Spectral method for the inverse vertical electrical sounding problem in two-dimensional quasi-layered media (Q1841130)

Vertical electrical sounding involves determing the distribution of electrical conductivity in the Earth's interior from measurements of the electrical field excited on the Earth's surface by a current source at the point \(M_s=(0,y_s,0).\) They consider sounding of two-dimensional quasi-layered media in which the conductivity distribution is defined in the following form: \[ \sigma(y,z) = \begin{cases} \sigma_0=0 & \text{ for } 0>z , -\infty <y < \infty, \\ \sigma(z) &\text{ for } 0<z<H(y),\;-\infty <y < \infty, \\ \sigma_0=0 &\text{ for } H(y)<z<\infty,\;-\infty <y < \infty,\end{cases} \] \[ H(y) = \begin{cases} H(y) & \text{ for } 0<y<l \\ H_0=\text{const} & \text{ for } y<0 \text{ and }y>l,\end{cases} \] where \(\sigma(y,z)\) and \(H(y)\) are unknown functions which must be found. The measured electrical field \(E(M)\) is expressed in terms of the scalar potential \(U(M)\) in the form \(\bar E(M)=-\operatorname {grad} U(M).\) The scalar potential is the solution of the boundary-value problem \[ \begin{cases} \text{div}(\sigma(z)\operatorname {grad} U(M))=-I\delta(x)\delta(y-y_s)\delta(z), \cr \frac{\partial U}{\partial z}|_{z=0}=0; \quad \frac{\partial U}{\partial z}|_{z=H(y)}=0; \end{cases} \tag{1} \] where \(I\) is the source current.
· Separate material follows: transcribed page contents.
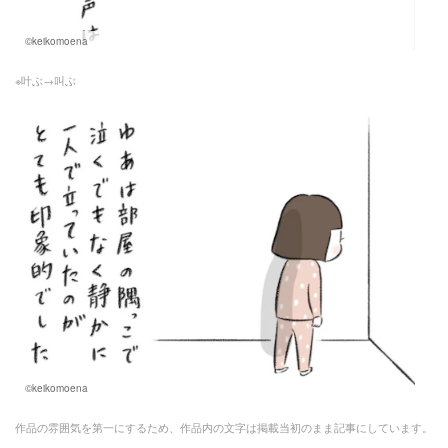
©keikomoena
※叶ぶ→叫ぶ
©keikomoena
作品の雰囲気を第一にするため、作品内の文字は掲載当初のまま記事にしています。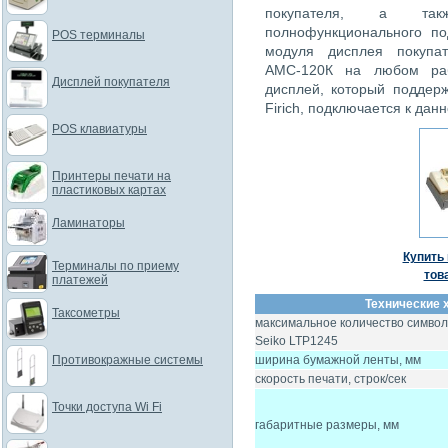
покупателя, а такж
полнофункционального по
POS терминалы
модуля дисплея покупат
АМС-120К на любом раб
Дисплей покупателя
дисплей, который поддер
Firich, подключается к дан
POS клавиатуры
Принтеры печати на
пластиковых картах
Ламинаторы
Купить 
Терминалы по приему
тов
платежей
Технические 
Таксометры
максимальное количество символо
Seiko LTP1245
Противокражные системы
ширина бумажной ленты, мм
скорость печати, строк/сек
Точки доступа Wi Fi
габаритные размеры, мм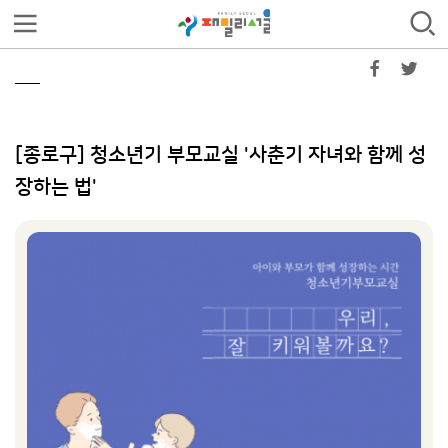
[종로구] 청소년기 부모교실 '사춘기 자녀와 함께 성
장하는 법'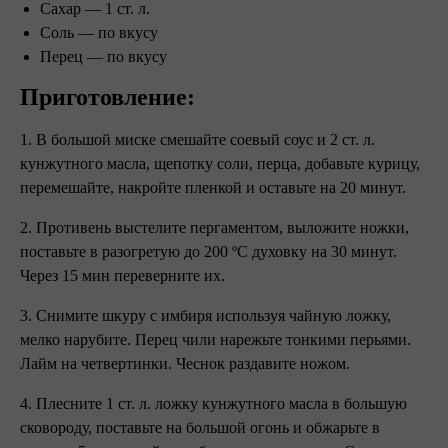
Сахар — 1 ст. л.
Соль — по вкусу
Перец — по вкусу
Приготовление: ⠀
1. В большой миске смешайте соевый соус и 2 ст. л.
кунжутного масла, щепотку соли, перца, добавьте курицу,
перемешайте, накройте пленкой и оставьте на 20 минут.
2. Противень выстелите пергаментом, выложите ножки,
поставьте в разогретую до 200 ºC духовку на 30 минут.
Через 15 мин переверните их.
3. Снимите шкуру с имбиря используя чайную ложку,
мелко нарубите. Перец чили нарежьте тонкими перьями.
Лайм на четвертинки. Чеснок раздавите ножом.
4. Плесните 1 ст. л. ложку кунжутного масла в большую
сковороду, поставьте на большой огонь и обжарьте в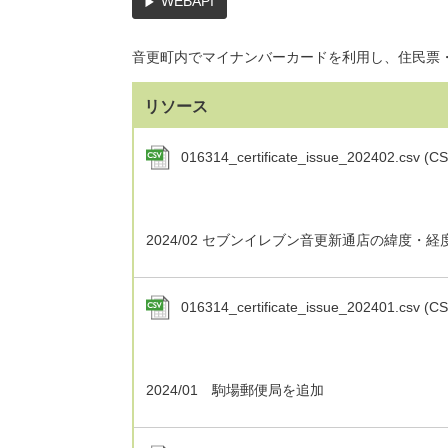
WEBAPI
音更町内でマイナンバーカードを利用し、住民票
リソース
016314_certificate_issue_202402.csv (C
2024/02 セブンイレブン音更新通店の緯度・経
016314_certificate_issue_202401.csv (C
2024/01 駒場郵便局を追加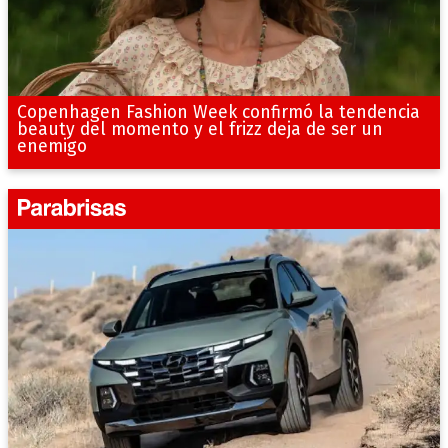
Copenhagen Fashion Week confirmó la tendencia
beauty del momento y el frizz deja de ser un
enemigo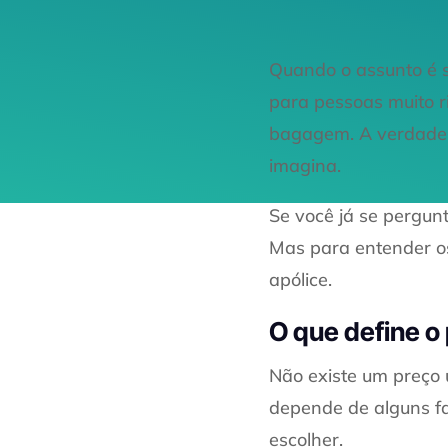
Quando o assunto é s
para pessoas muito r
bagagem. A verdade é
imagina.
Se você já se pergunt
Mas para entender os
apólice.
O que define o
Não existe um preço 
depende de alguns fa
escolher.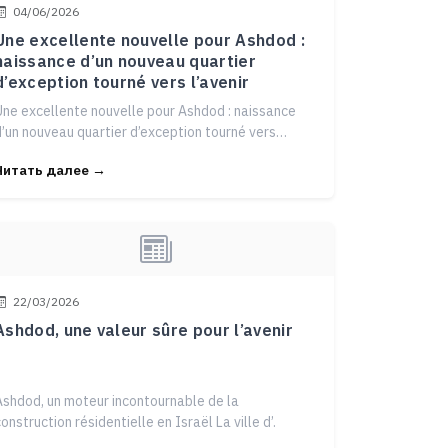
04/06/2026
Une excellente nouvelle pour Ashdod :
naissance d’un nouveau quartier
d’exception tourné vers l’avenir
Une excellente nouvelle pour Ashdod : naissance
d’un nouveau quartier d’exception tourné vers
l’avenir Ashdod poursui
Читать далее →
22/03/2026
Ashdod, une valeur sûre pour l’avenir
Ashdod, un moteur incontournable de la
construction résidentielle en Israël La ville d’.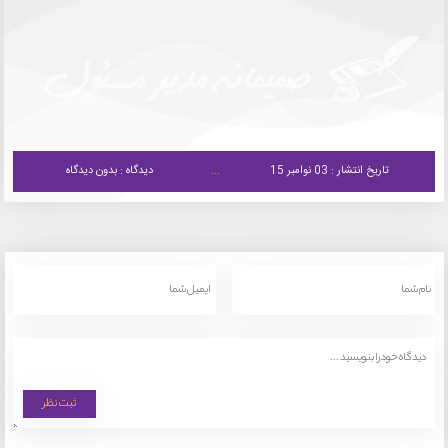
تاریخ انتشار : 03 نوامبر 15
دیدگاه : بدون دیدگاه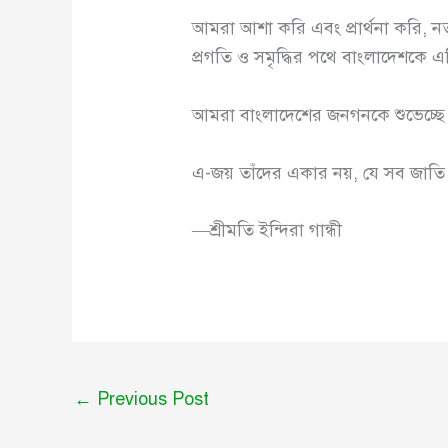
আমরা আশা করি এবং প্রার্থনা করি, ন
প্রগতি ও সমৃদ্ধির পথে বাংলাদেশকে এ
আমরা বাংলাদেশের জনগনকে শুভেচ্ছে 
এ-জয় তাঁদের একার নয়, যে সব জাতি ম
—শ্রীমতি ইন্দিরা গান্ধী
←
Previous Post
Introducing the potential spectrum \[ u_v(y,z)=\int\limits^{\infty}_{-\infty} U(x,y,z)e^{-ivx}dx, \] they transform (1) to the boundary-value problem \[ \begin{cases} \frac{\partial}{\partial y} \left(\sigma(z)\frac{\partial u_v}{\partial y}\right)+ \frac{\partial}{\partial z}\left(\sigma(z)\frac{\partial u_v}{\partial z}\right)- v^2\sigma(z)u_v=-I\delta(y-y_s)\delta(z), \cr \frac{\partial U_v}{\partial z}|_{z=0}=0; \quad \frac{\partial U_v}{\partial n}|_{z=H(y)}=0, \end{cases} \tag{2} \] where \(\bar n\) is the normal to the surface \(z=H(y).\) The problem (2) reduced to an integral equation, can be solved numerically.